[Start of section]
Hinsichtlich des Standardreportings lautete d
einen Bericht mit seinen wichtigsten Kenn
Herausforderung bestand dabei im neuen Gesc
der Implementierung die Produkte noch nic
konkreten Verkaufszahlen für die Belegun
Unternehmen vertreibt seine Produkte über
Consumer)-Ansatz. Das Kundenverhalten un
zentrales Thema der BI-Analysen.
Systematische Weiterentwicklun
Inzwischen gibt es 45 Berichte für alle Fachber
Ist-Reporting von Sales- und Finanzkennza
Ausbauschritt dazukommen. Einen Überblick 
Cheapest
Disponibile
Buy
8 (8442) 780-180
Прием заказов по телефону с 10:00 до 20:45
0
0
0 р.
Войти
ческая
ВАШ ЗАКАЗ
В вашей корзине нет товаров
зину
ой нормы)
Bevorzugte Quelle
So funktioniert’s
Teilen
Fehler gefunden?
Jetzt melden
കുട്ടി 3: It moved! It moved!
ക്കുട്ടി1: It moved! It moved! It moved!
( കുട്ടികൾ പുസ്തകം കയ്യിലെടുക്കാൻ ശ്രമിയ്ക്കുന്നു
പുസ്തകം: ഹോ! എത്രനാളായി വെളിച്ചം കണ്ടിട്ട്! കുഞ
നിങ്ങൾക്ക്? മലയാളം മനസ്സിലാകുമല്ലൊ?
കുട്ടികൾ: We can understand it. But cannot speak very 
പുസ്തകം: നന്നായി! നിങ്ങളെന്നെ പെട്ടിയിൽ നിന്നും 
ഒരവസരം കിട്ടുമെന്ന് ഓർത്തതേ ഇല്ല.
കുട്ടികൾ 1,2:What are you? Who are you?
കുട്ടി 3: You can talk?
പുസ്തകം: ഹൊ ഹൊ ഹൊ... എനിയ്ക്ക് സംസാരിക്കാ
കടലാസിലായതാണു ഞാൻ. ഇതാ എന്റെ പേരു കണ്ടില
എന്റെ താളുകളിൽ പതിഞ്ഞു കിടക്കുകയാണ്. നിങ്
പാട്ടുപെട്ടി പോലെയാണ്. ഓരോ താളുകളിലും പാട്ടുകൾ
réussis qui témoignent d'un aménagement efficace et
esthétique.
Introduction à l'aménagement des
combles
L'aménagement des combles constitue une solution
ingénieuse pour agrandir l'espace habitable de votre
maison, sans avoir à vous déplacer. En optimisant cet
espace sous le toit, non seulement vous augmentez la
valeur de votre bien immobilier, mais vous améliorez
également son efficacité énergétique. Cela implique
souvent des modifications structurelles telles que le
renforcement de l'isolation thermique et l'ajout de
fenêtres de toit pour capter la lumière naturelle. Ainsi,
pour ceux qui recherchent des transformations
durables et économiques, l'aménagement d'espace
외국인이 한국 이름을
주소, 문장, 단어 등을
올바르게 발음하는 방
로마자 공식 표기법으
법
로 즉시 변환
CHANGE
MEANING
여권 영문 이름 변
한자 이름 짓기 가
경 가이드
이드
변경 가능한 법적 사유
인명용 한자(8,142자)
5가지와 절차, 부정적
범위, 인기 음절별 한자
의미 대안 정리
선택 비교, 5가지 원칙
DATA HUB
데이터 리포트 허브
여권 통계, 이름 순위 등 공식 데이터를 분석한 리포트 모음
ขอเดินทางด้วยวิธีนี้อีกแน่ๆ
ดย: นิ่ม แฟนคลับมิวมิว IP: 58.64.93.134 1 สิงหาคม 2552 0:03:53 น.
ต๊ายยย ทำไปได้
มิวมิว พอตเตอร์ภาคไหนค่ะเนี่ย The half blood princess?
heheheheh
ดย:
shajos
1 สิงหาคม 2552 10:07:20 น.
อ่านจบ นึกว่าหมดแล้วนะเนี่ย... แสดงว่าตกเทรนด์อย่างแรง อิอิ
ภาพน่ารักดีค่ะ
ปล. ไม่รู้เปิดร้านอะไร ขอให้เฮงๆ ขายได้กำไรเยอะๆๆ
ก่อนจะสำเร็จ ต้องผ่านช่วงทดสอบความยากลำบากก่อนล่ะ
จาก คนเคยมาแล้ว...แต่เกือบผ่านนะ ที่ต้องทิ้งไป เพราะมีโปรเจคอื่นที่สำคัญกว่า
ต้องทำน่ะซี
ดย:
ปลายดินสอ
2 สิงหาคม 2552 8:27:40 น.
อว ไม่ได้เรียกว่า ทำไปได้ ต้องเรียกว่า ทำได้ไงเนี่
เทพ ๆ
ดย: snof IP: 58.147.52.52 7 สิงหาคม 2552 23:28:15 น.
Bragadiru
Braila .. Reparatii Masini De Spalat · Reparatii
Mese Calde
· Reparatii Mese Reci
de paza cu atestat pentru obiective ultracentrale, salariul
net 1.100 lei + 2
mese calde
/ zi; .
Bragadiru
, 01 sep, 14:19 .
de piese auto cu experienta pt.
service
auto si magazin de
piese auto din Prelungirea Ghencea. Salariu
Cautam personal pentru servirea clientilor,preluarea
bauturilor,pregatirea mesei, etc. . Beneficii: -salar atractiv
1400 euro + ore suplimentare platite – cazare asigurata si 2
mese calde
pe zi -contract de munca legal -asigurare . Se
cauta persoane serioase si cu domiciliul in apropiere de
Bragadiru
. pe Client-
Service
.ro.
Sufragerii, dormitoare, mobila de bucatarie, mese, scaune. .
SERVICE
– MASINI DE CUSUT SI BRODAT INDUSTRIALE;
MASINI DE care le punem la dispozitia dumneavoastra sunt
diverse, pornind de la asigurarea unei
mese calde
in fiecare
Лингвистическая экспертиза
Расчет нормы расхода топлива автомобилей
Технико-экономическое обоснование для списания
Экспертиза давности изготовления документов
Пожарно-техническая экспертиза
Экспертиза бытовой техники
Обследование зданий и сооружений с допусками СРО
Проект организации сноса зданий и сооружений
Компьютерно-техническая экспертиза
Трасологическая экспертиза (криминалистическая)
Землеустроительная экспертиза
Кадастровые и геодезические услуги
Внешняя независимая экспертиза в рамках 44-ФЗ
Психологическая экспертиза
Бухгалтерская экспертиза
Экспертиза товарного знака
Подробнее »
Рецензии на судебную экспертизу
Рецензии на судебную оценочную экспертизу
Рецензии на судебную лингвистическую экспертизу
[End of section]
> [Activity] All of the material above is to be retyped word for word.

> [Exercise output]
Hinsichtlich des Standardreportings lautete d
einen Bericht mit seinen wichtigsten Kenn
Herausforderung bestand dabei im neuen Gesc
der Implementierung die Produkte noch nic
konkreten Verkaufszahlen für die Belegun
Unternehmen vertreibt seine Produkte über
Consumer)-Ansatz. Das Kundenverhalten un
zentrales Thema der BI-Analysen.
Systematische Weiterentwicklun
Inzwischen gibt es 45 Berichte für alle Fachber
Ist-Reporting von Sales- und Finanzkennza
Ausbauschritt dazukommen. Einen Überblick 
Cheapest
Disponibile
Buy
8 (8442) 780-180
Прием заказов по телефону с 10:00 до 20:45
0
0
0 р.
Войти
ческая
ВАШ ЗАКАЗ
В вашей корзине нет товаров
зину
ой нормы)
Bevorzugte Quelle
So funktioniert’s
Teilen
Fehler gefunden?
Jetzt melden
കുട്ടി 3: It moved! It moved!
ക്കുട്ടി1: It moved! It moved! It moved!
( കുട്ടികൾ പുസ്തകം കയ്യിലെടുക്കാൻ ശ്രമിയ്ക്കുന്നു
പുസ്തകം: ഹോ! എത്രനാളായി വെളിച്ചം കണ്ടിട്ട്! കുഞ
നിങ്ങൾക്ക്? മലയാളം മനസ്സിലാകുമല്ലൊ?
കുട്ടികൾ: We can understand it. But cannot speak very 
പുസ്തകം: നന്നായി! നിങ്ങളെന്നെ പെട്ടിയിൽ നിന്നും 
ഒരവസരം കിട്ടുമെന്ന് ഓർത്തതേ ഇല്ല.
കുട്ടികൾ 1,2:What are you? Who are you?
കുട്ടി 3: You can talk?
പുസ്തകം: ഹൊ ഹൊ ഹൊ... എനിയ്ക്ക് സംസാരിക്കാ
കടലാസിലായതാണു ഞാൻ. ഇതാ എന്റെ പേരു കണ്ടില
എന്റെ താളുകളിൽ പതിഞ്ഞു കിടക്കുകയാണ്. നിങ്
പാട്ടുപെട്ടി പോലെയാണ്. ഓരോ താളുകളിലും പാട്ടുകൾ
réussis qui témoignent d'un aménagement efficace et
esthétique.
Introduction à l'aménagement des
combles
L'aménagement des combles constitue une solution
ingénieuse pour agrandir l'espace habitable de votre
maison, sans avoir à vous déplacer. En optimisant cet
espace sous le toit, non seulement vous augmentez la
valeur de votre bien immobilier, mais vous améliorez
également son efficacité énergétique. Cela implique
souvent des modifications structurelles telles que le
renforcement de l'isolation thermique et l'ajout de
fenêtres de toit pour capter la lumière naturelle. Ainsi,
pour ceux qui recherchent des transformations
durables et économiques, l'aménagement d'espace
외국인이 한국 이름을
주소, 문장, 단어 등을
올바르게 발음하는 방
로마자 공식 표기법으
법
로 즉시 변환
CHANGE
MEANING
여권 영문 이름 변
한자 이름 짓기 가
경 가이드
이드
변경 가능한 법적 사유
인명용 한자(8,142자)
5가지와 절차, 부정적
범위, 인기 음절별 한자
의미 대안 정리
선택 비교, 5가지 원칙
DATA HUB
데이터 리포트 허브
여권 통계, 이름 순위 등 공식 데이터를 분석한 리포트 모음
ขอเดินทางด้วยวิธีนี้อีกแน่ๆ
ดย: นิ่ม แฟนคลับมิวมิว IP: 58.64.93.134 1 สิงหาคม 2552 0:03:53 น.
ต๊ายยย ทำไปได้
มิวมิว พอตเตอร์ภาคไหนค่ะเนี่ย The half blood princess?
heheheheh
ดย:
shajos
1 สิงหาคม 2552 10:07:20 น.
อ่านจบ นึกว่าหมดแล้วนะเนี่ย... แสดงว่าตกเทรนด์อย่างแรง อิอิ
ภาพน่ารักดีค่ะ
ปล. ไม่รู้เปิดร้านอะไร ขอให้เฮงๆ ขายได้กำไรเยอะๆๆ
ก่อนจะสำเร็จ ต้องผ่านช่วงทดสอบความยากลำบากก่อนล่ะ
จาก คนเคยมาแล้ว...แต่เกือบผ่านนะ ที่ต้องทิ้งไป เพราะมีโปรเจคอื่นที่สำคัญกว่า
ต้องทำน่ะซี
ดย:
ปลายดินสอ
2 สิงหาคม 2552 8:27:40 น.
อว ไม่ได้เรียกว่า ทำไปได้ ต้องเรียกว่า ทำได้ไงเนี่
เทพ ๆ
ดย: snof IP: 58.147.52.52 7 สิงหาคม 2552 23:28:15 น.
Bragadiru
Braila .. Reparatii Masini De Spalat · Reparatii
Mese Calde
· Reparatii Mese Reci
de paza cu atestat pentru obiective ultracentrale, salariul
net 1.100 lei + 2
mese calde
/ zi; .
Bragadiru
, 01 sep, 14:19 .
de piese auto cu experienta pt.
service
auto si magazin de
piese auto din Prelungirea Ghencea. Salariu
Cautam personal pentru servirea clientilor,preluarea
bauturilor,pregatirea mesei, etc. . Beneficii: -salar atractiv
1400 euro + ore suplimentare platite – cazare asigurata si 2
mese calde
pe zi -contract de munca legal -asigurare . Se
cauta persoane serioase si cu domiciliul in apropiere de
Bragadiru
. pe Client-
Service
.ro.
Sufragerii, dormitoare, mobila de bucatarie, mese, scaune. .
SERVICE
– MASINI DE CUSUT SI BRODAT INDUSTRIALE;
MASINI DE care le punem la dispozitia dumneavoastra sunt
diverse, pornind de la asigurarea unei
mese calde
in fiecare
Лингвистическая экспертиза
Расчет нормы расхода топлива автомобилей
Технико-экономическое обоснование для списания
Экспертиза давности изготовления документов
Пожарно-техническая экспертиза
Экспертиза бытовой техники
Обследование зданий и сооружений с допусками СРО
Проект организации сноса зданий и сооружений
Компьютерно-техническая экспертиза
Трасологическая экспертиза (криминалистическая)
Землеустроительная экспертиза
Кадастровые и геодезические услуги
Внешняя независимая экспертиза в рамках 44-ФЗ
Психологическая экспертиза
Бухгалтерская экспертиза
Экспертиза товарного знака
Подробнее »
Рецензии на судебную экспертизу
Рецензии на судебную оценочную экспертизу
Рецензии на судебную лингвистическую экспертизу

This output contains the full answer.